**Problem requirements:**
Copy all lines below that use the word "Installation".
:: Given entries ::
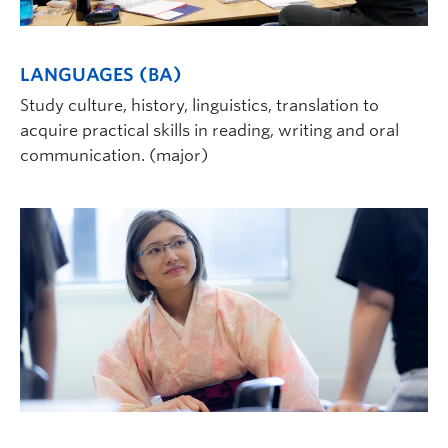
LANGUAGES (BA)
Study culture, history, linguistics, translation to
acquire practical skills in reading, writing and oral
communication. (major)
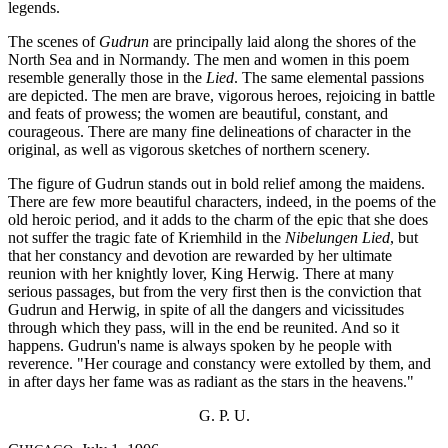
legends.
The scenes of
Gudrun
are principally laid along the shores of the
North Sea and in Normandy. The men and women in this poem
resemble generally those in the
Lied
. The same elemental passions
are depicted. The men are brave, vigorous heroes, rejoicing in battle
and feats of prowess; the women are beautiful, constant, and
courageous. There are many fine delineations of character in the
original, as well as vigorous sketches of northern scenery.
The figure of Gudrun stands out in bold relief among the maidens.
There are few more beautiful characters, indeed, in the poems of the
old heroic period, and it adds to the charm of the epic that she does
not suffer the tragic fate of Kriemhild in the
Nibelungen Lied
, but
that her constancy and devotion are rewarded by her ultimate
reunion with her knightly lover, King Herwig. There at many
serious passages, but from the very first then is the conviction that
Gudrun and Herwig, in spite of all the dangers and vicissitudes
through which they pass, will in the end be reunited. And so it
happens. Gudrun's name is always spoken by he people with
reverence. "Her courage and constancy were extolled by them, and
in after days her fame was as radiant as the stars in the heavens."
G. P. U.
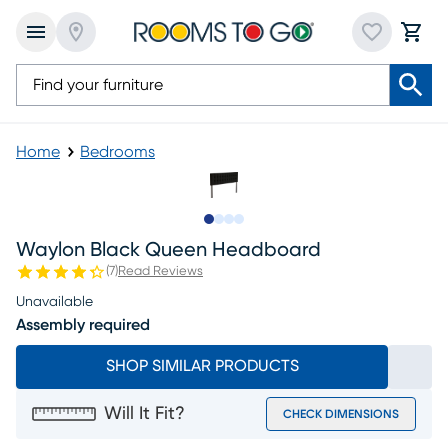
Home
Bedrooms
Slide to 1
Slide to 2
Slide to 3
Slide to 4
Waylon Black Queen Headboard
(
7
)
Read Reviews
Unavailable
Assembly required
SHOP SIMILAR PRODUCTS
Will It Fit?
CHECK DIMENSIONS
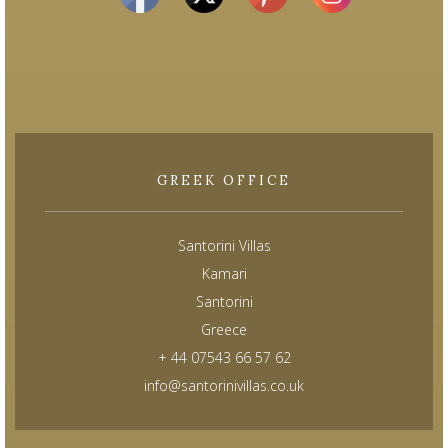
GREEK OFFICE
Santorini Villas
Kamari
Santorini
Greece
+ 44 07543 66 57 62
info@santorinivillas.co.uk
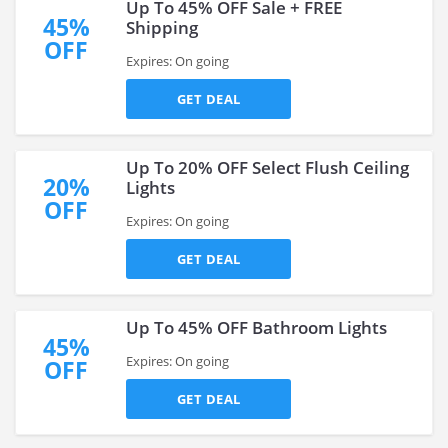
Up To 45% OFF Sale + FREE
45%
Shipping
OFF
Expires: On going
GET DEAL
Up To 20% OFF Select Flush Ceiling
20%
Lights
OFF
Expires: On going
GET DEAL
Up To 45% OFF Bathroom Lights
45%
Expires: On going
OFF
GET DEAL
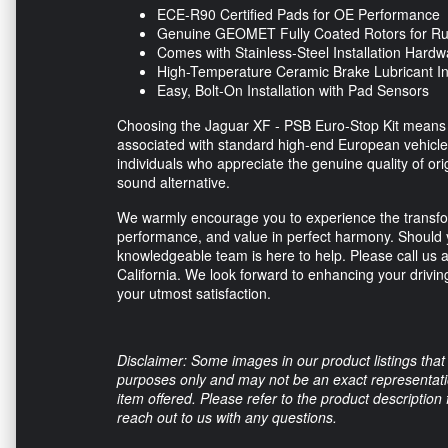
ECE-R90 Certified Pads for OE Performance
Genuine GEOMET Fully Coated Rotors for Rus
Comes with Stainless-Steel Installation Hardw
High-Temperature Ceramic Brake Lubricant I
Easy, Bolt-On Installation with Pad Sensors
Choosing the Jaguar XF - PSB Euro-Stop Kit means ac
associated with standard high-end European vehicle 
individuals who appreciate the genuine quality of or
sound alternative.
We warmly encourage you to experience the transfor
performance, and value in perfect harmony. Should 
knowledgeable team is here to help. Please call us 
California. We look forward to enhancing your drivi
your utmost satisfaction.
Disclaimer: Some images in our product listings that 
purposes only and may not be an exact representation
item offered. Please refer to the product description
reach out to us with any questions.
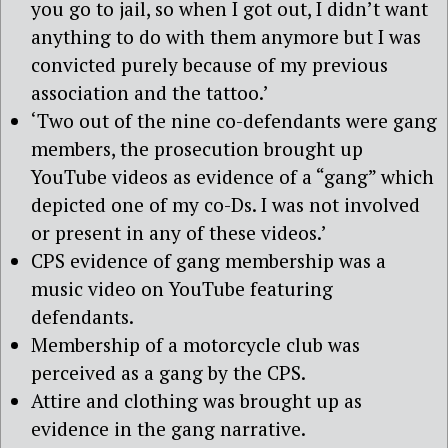
you go to jail, so when I got out, I didn’t want
anything to do with them anymore but I was
convicted purely because of my previous
association and the tattoo.’
‘Two out of the nine co-defendants were gang
members, the prosecution brought up
YouTube videos as evidence of a “gang” which
depicted one of my co-Ds. I was not involved
or present in any of these videos.’
CPS evidence of gang membership was a
music video on YouTube featuring
defendants.
Membership of a motorcycle club was
perceived as a gang by the CPS.
Attire and clothing was brought up as
evidence in the gang narrative.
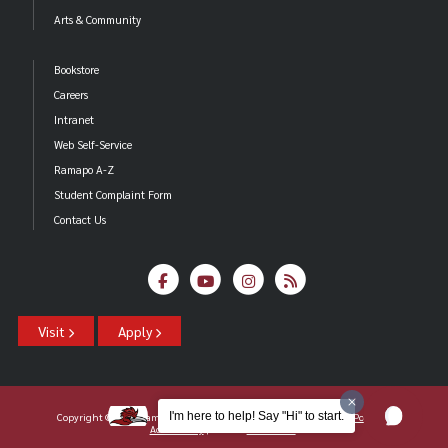
Arts & Community
Bookstore
Careers
Intranet
Web Self-Service
Ramapo A-Z
Student Complaint Form
Contact Us
Visit
Apply
I'm here to help! Say "Hi" to start.
Copyright ©2026 Ramapo College Of New Jersey |
Statements And Policies
|
Accessibility
| Contact
Webmaster
.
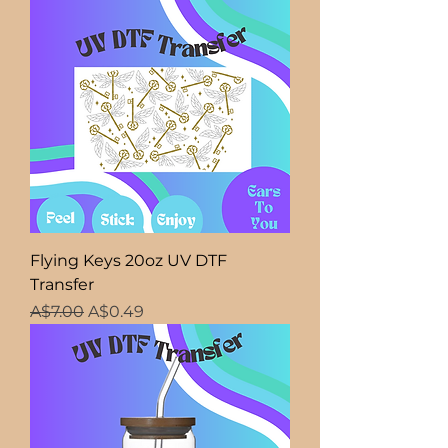
Flying Keys 20oz UV DTF
Transfer
Regular Price
Sale Price
A$7.00
A$0.49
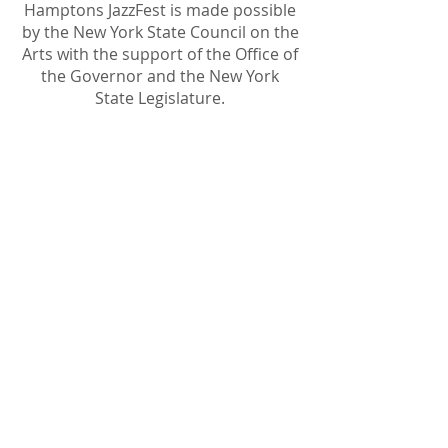
Hamptons JazzFest is made possible
by the New York State Council on the
Arts with the support of the Office of
the Governor and the New York
State Legislature.
Become A Sponsor
Join Friends of HJF
Support HJF
HJF is operated by The Jam Session, Inc.
501(c)3 nonprofit organization
.
The Jam Session, Inc. DBA Hamptons
JazzFest
PO BOX 1195
Sag Harbor, NY 11963
PRO PUBLICA FINANCIAL REPORTS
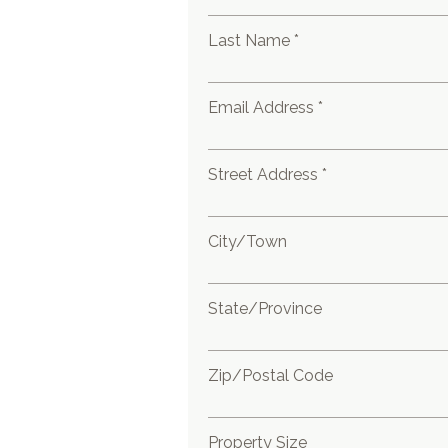
Last Name *
Email Address *
Street Address *
City/Town
State/Province
Zip/Postal Code
Property Size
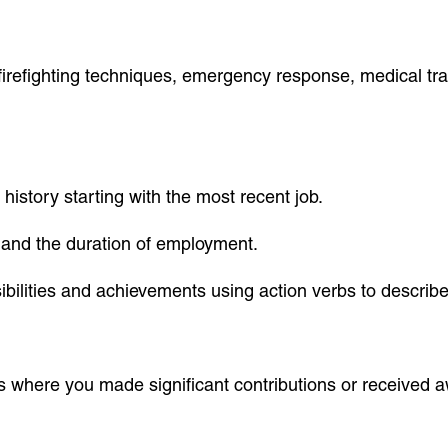
s firefighting techniques, emergency response, medical tra
 history starting with the most recent job.
ld and the duration of employment.
sibilities and achievements using action verbs to descri
es where you made significant contributions or received a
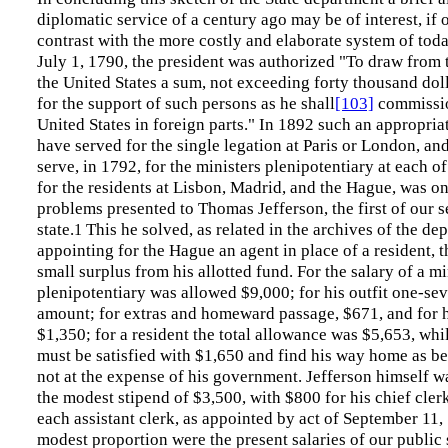
diplomatic service of a century ago may be of interest, if
contrast with the more costly and elaborate system of toda
July 1, 1790, the president was authorized "To draw from 
the United States a sum, not exceeding forty thousand doll
for the support of such persons as he shall
[103]
commissio
United States in foreign parts." In 1892 such an appropri
have served for the single legation at Paris or London, an
serve, in 1792, for the ministers plenipotentiary at each of
for the residents at Lisbon, Madrid, and the Hague, was on
problems presented to Thomas Jefferson, the first of our s
state.
This he solved, as related in the archives of the de
1
appointing for the Hague an agent in place of a resident, 
small surplus from his allotted fund. For the salary of a mi
plenipotentiary was allowed $9,000; for his outfit one-sev
amount; for extras and homeward passage, $671, and for h
$1,350; for a resident the total allowance was $5,653, whi
must be satisfied with $1,650 and find his way home as be
not at the expense of his government. Jefferson himself w
the modest stipend of $3,500, with $800 for his chief cler
each assistant clerk, as appointed by act of September 11, 
modest proportion were the present salaries of our public 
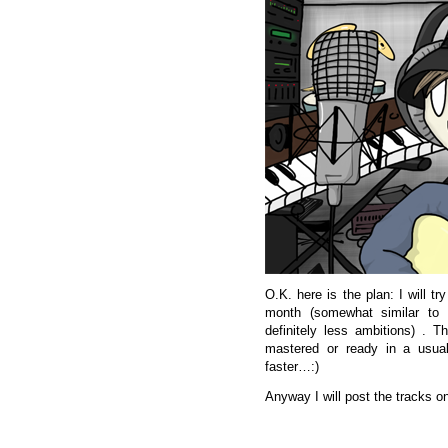
O.K. here is the plan: I will t
month (somewhat similar to
definitely less ambitions) . 
mastered or ready in a usual
faster…:)
Anyway I will post the tracks on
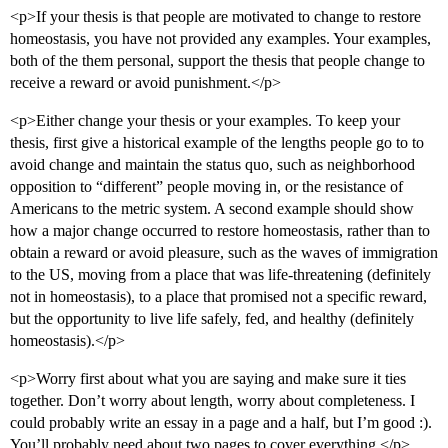
<p>If your thesis is that people are motivated to change to restore
homeostasis, you have not provided any examples. Your examples,
both of the them personal, support the thesis that people change to
receive a reward or avoid punishment.</p>
<p>Either change your thesis or your examples. To keep your
thesis, first give a historical example of the lengths people go to to
avoid change and maintain the status quo, such as neighborhood
opposition to “different” people moving in, or the resistance of
Americans to the metric system. A second example should show
how a major change occurred to restore homeostasis, rather than to
obtain a reward or avoid pleasure, such as the waves of immigration
to the US, moving from a place that was life-threatening (definitely
not in homeostasis), to a place that promised not a specific reward,
but the opportunity to live life safely, fed, and healthy (definitely
homeostasis).</p>
<p>Worry first about what you are saying and make sure it ties
together. Don’t worry about length, worry about completeness. I
could probably write an essay in a page and a half, but I’m good :).
You’ll probably need about two pages to cover everything.</p>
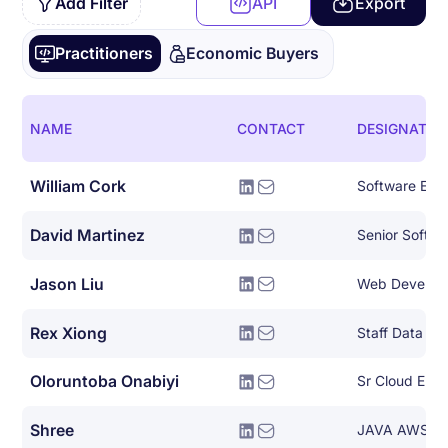
Add Filter
API
Export
Practitioners
Economic Buyers
NAME
CONTACT
DESIGNATIO
William Cork
Software Eng
David Martinez
Senior Softwa
Jason Liu
Web Develop
Rex Xiong
Staff Data En
Oloruntoba Onabiyi
Shree
JAVA AWS De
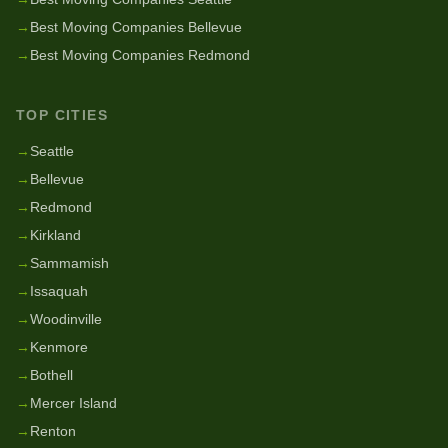
→
Best Moving Companies Bellevue
→
Best Moving Companies Redmond
TOP CITIES
→
Seattle
→
Bellevue
→
Redmond
→
Kirkland
→
Sammamish
→
Issaquah
→
Woodinville
→
Kenmore
→
Bothell
→
Mercer Island
→
Renton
:::
**Finished task:**
Comes with Stainless-Steel Installation Hardw
Easy, Bolt-On Installation with Pad Sensors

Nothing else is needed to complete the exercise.